The collaboration will see DLR – the national aeronautics and space research centre of the Federal Republic of Germany – use Cambridge Quantum’s quantum algorithms for solving partial differential equation (PDE) systems to render a 1D simulation of a lithium-ion battery cell.
This lays the groundwork for exploring multi-scale simulations of complete battery cells with quantum computers, which are considered a viable alternative for rendering full 3D models. A multi-scale approach incorporates information from different system levels (e.g. atomistic, molecular, and macroscopic) to make a simulation more manageable and realistic, potentially accelerating battery research and development for a variety of sustainable energy solutions.
Improving battery cells has an important role to play in mobile and portable application, such as smartphones, wearable electronic devices, and electric cars, as well as in decentralised solar storage and frequency stabilisation of the energy grid. Battery research could also eventually reduce the industry’s reliance on lithium – the aterial used in commercial batteries.
DLR has previously used classical computer modelling to research a range of different battery types, including lithium-ion and beyond-lithium technologies.

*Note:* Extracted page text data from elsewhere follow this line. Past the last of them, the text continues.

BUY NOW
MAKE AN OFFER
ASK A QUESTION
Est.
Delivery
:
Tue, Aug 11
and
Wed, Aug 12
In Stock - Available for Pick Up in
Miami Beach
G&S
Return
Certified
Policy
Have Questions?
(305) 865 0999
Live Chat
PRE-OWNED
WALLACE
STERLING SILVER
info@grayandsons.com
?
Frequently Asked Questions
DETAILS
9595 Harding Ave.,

This is one of the earliest works combining partial differential equation models for battery simulation and near-term quantum computing. Using Cambridge Quantum’s software development framework for execution on NISQ (Noisy Intermediate-Scale Quantum) computers, DLR will render its quantum simulations on an IBM Q quantum computer.
DLR is the Federal Republic of Germany’s research centre for aeronautics and space. It uses the expertise of its 55 research institutes and facilities to develop solutions to global challenges, climate, mobility and technology. The DLR Institute of Engineering Thermodynamics performs research in the field of efficient energy storage systems that conserve natural resources and next generation energy conversion technologies with a staff of 180 scientific and technical employees, engineers and doctoral candidates. The spectrum of activities ranges from theoretical studies to laboratory work for fundamental research and to the operation of pilot plants. At the Helmholtz Institute Ulm (HIU) the department of Computational Electrochemistry is working on theory-based material, electrode, and cell design for batteries.